A PUBLICATION OF RANDOM U.S.GOVERNMENT PRESS RELEASES AND ARTICLES
Tuesday, February 14, 2012
OBAMA ADMINISTRATION PROPOSES ADDITIONAL TAX CREDITS FOR ADVANCED ENERGY PROJECTS
The following excerpt is from the Department of Treasury website:
"ADDITIONAL TAX CREDITS FOR INVESTMENT IN QUALIFIED
PROPERTY USED IN A QUALIFYING ADVANCED ENERGY MANUFACTURING
PROJECT
Current Law
A 30-percent tax credit is provided for investments in eligible property used in a qualifying
advanced energy project.
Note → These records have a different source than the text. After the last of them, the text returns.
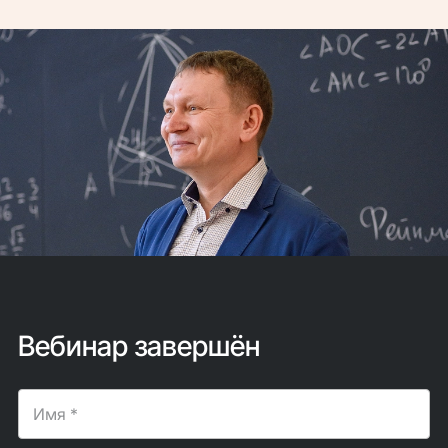
Вебинар завершён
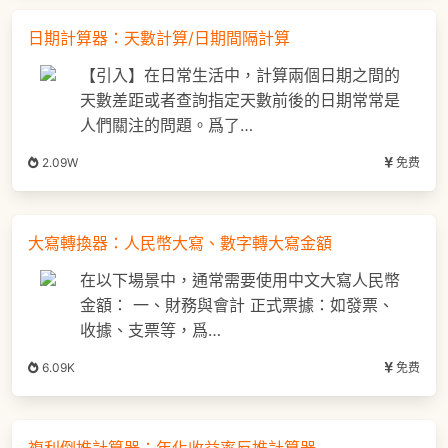
日期計算器：天數計算/日期間隔計算
【引入】在日常生活中，計算兩個日期之間的
天數差距或者查詢指定天數前後的日期常常是
人們關注的問題。爲了…
2.09W
免费
大寫轉換器：人民幣大寫、數字轉大寫金額
在以下場景中，通常需要使用中文大寫人民幣
金額： 一、財務與會計 正式票據：如發票、
收據、支票等，爲…
6.09K
免费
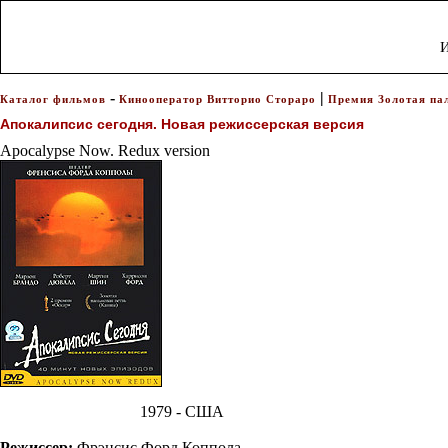
И
-
|
Каталог фильмов
Кинооператор Витторио Стораро
Премия Золотая па
Апокалипсис сегодня. Новая режиссерская версия
Apocalypse Now. Redux version
1979 - США
Режиссер:
Фрэнсис Форд Коппола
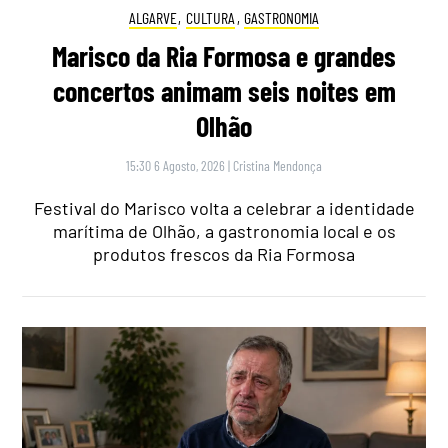
ALGARVE
,
CULTURA
,
GASTRONOMIA
Marisco da Ria Formosa e grandes
concertos animam seis noites em
Olhão
15:30 6 Agosto, 2026
|
Cristina Mendonça
Festival do Marisco volta a celebrar a identidade
marítima de Olhão, a gastronomia local e os
produtos frescos da Ria Formosa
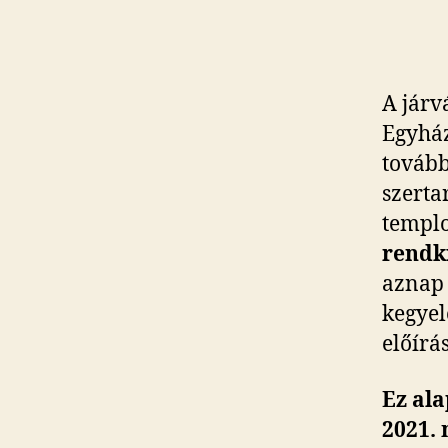
A járv
Egyház
tovább
szerta
templo
rendkí
aznap 
kegyel
előírá
Ez al
2021. 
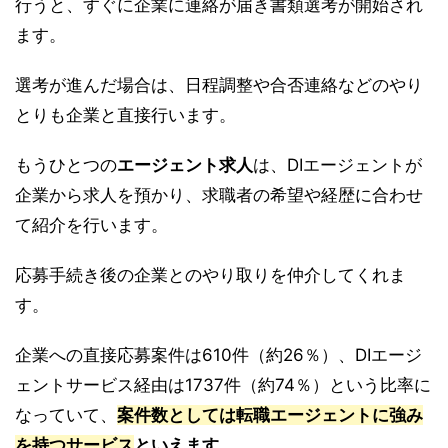
行うと、すぐに企業に連絡が届き書類選考が開始され
ます。
選考が進んだ場合は、日程調整や合否連絡などのやり
とりも企業と直接行います。
もうひとつの
エージェント求人
は、DIエージェントが
企業から求人を預かり、求職者の希望や経歴に合わせ
て紹介を行います。
応募手続き後の企業とのやり取りを仲介してくれま
す。
企業への直接応募案件は610件（約26％）、DIエージ
ェントサービス経由は1737件（約74％）という比率に
なっていて、
案件数としては転職エージェントに強み
を持つサービス
といえます
。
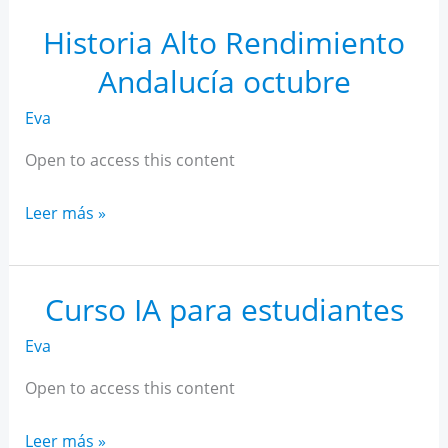
Rendimiento
Andalucía
Historia Alto Rendimiento
noviembre
Andalucía octubre
Eva
Open to access this content
Historia
Leer más »
Alto
Rendimiento
Andalucía
Curso IA para estudiantes
octubre
Eva
Open to access this content
Curso
Leer más »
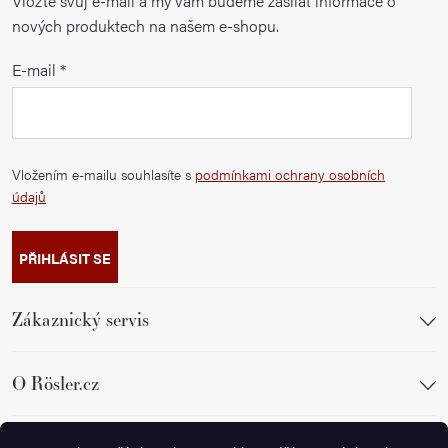
Vložte svůj e-mail a my vám budeme zasílat informace o
nových produktech na našem e-shopu.
E-mail
Vložením e-mailu souhlasíte s
podmínkami ochrany osobních
údajů
PŘIHLÁSIT SE
Zákaznický servis
O Rösler.cz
A qualifying advanced energy project is a project that re-equips,
expands, or establishes a manufacturing facility for the production of: (1) property designed to
produce energy from renewable resources; (2) fuel cells, microturbines, or an energy storage
system for use with electric or hybrid-electric vehicles; (3) electric grids to support the
transmission, including storage, of intermittent sources of renewable energy; (4) property designed
to capture and sequester carbon dioxide emissions; (5) property designed to refine or blend
renewable fuels or to produce energy conservation technologies; (6) electric drive motor vehicles
that qualify for tax credits or components designed for use with such vehicles; and (7) other
advanced energy property designed to reduce greenhouse gas emissions.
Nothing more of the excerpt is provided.